From this perspective, “a word takes color and expression from the purport of the entire phrase of which it is a part, and ... must be read in harmony with its context” Commonwealth v. Wallace, 29 Va. App. 228, 233, 511 S.E.2d 423, 425 (1999) (quoting Turner v. Commonwealth, 226 Va. 456, 460, 309 S.E.2d 337, 339 (1983)). Courts consider more than the- “bare meaning of the word,” Bailey v. United States, 516 U.S. 137, 141 (1995) (citation omitted), but also the interpretation that best “achieves the beneficial purpose” of the law. Chamberlain, 31 Va. App. at 539-40, 525 S.E.2d at 539. Applied to this case, each of these canons supports the Commissioner’s construction of the regulations.

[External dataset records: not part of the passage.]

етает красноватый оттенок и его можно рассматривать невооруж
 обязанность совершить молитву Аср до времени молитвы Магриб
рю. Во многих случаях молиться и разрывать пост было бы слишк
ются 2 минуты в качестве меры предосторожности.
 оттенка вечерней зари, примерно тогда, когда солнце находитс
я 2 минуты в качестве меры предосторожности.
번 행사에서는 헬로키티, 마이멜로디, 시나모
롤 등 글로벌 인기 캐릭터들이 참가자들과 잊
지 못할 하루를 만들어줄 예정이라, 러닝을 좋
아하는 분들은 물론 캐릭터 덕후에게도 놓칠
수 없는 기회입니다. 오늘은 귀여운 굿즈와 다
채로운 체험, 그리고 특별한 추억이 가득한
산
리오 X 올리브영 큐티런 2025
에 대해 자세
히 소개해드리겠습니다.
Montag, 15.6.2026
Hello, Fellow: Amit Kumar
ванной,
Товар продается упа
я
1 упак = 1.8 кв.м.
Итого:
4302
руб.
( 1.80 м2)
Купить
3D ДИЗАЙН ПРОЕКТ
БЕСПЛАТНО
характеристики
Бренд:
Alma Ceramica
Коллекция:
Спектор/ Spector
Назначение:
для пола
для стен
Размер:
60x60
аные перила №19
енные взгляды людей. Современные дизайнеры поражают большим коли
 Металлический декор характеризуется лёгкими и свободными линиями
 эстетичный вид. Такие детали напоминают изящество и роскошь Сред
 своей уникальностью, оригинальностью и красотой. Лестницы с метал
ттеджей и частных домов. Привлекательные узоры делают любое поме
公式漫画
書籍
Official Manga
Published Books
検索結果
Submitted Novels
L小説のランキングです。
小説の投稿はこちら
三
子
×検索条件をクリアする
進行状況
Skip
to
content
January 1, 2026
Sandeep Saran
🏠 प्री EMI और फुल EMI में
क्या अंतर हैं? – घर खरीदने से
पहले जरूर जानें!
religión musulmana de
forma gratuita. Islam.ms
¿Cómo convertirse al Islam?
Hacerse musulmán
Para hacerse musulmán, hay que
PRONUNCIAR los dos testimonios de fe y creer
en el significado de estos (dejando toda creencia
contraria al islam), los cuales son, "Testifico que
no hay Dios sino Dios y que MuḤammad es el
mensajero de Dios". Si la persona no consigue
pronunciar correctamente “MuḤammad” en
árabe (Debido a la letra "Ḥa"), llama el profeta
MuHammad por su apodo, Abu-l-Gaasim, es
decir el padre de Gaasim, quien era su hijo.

Given the validity of the Commissioner’s legal interpretation, his administrative factual findings also cannot be disturbed unless they can be characterized as arbitrary and capricious. As SRC appears to acknowledge,2 no such showing can be made in this case. On both counts, SRC failed to take appropriate measures to ensure that the residents actually received their medications. The Commissioner’s factual findings justify his conclusion that SRC violated its duty to ensure that medications not be changed or discontinued either deliberately or by default.
The Commissioner’s random audit found that two patients had not been receiving medications pursuant to their doctor’s standing orders. At the time of the audit, SRC had done nothing about either situation. With one of the patients, SRC eventually contacted the local VA hospital (after the audit revealed the error) to coordinate an appointment with a local physician. The physician for the other patient (again, after the audit) terminated the previously prescribed medication. SRC sees these facts as vindicating its position. They show just the opposite. Both results should have been obtained before the [244]*244audit, when SRC first realized that neither resident had been taking his medications.
The Commissioner also cannot be faulted for penalizing SRC for the resident who had not been receiving his Dilantin medication. It matters not that the resident had a medical emergency because of his unexplained absences from the home or because of his alleged refusal to take the medicine when SRC conducted its daily rounds. SRC dutifully recorded each time the patient was not getting his medicine. SRC performed its log-keeping task well but failed in its more important oversight duly inherent in both the statute and regulations. To be sure, the very reason the regulations placed this duty on SRC was to guard against the possibility that one of its residents would be found collapsed in the middle of a dangerous public highway having a medical emergency.
The Court declines SRC’s invitation to vacate the Commissioner’s administrative findings in this case. It is just this kind of case in which the judiciary should take “due account” of the “experience and specialized competence of the agency” charged by the General Assembly with enforcing its statutory policies. Virginia Real Estate Bd., 9 Va. App. at 160-61, 384 S.E.2d at 627 (quoting Virginia Code Ann. § 9-6.14:17). This unique competence, when exercised in pursuit of the “purposes of the basic law under which the agency acted,” Holtzman Oil Corp., 32 Va. App. at 539, 529 S.E.2d at 337 (citation omitted), renders all but the truly arbitrary and capricious agency decisions invulnerable to judicial interference.
In sum, SRC cannot overcome the presumption of validity that protects the Commissioner’s interpretation of the regulations governing the administration of medications at regulated facilities. Nor can SRC demonstrate any palpable error in the Commissioner’s application of the legal principles to the facts of this case. As a result, the Court affirms the Commissioner’s Special Order and dismisses this appeal with prejudice.
It is so adjudged, ordered, and decreed.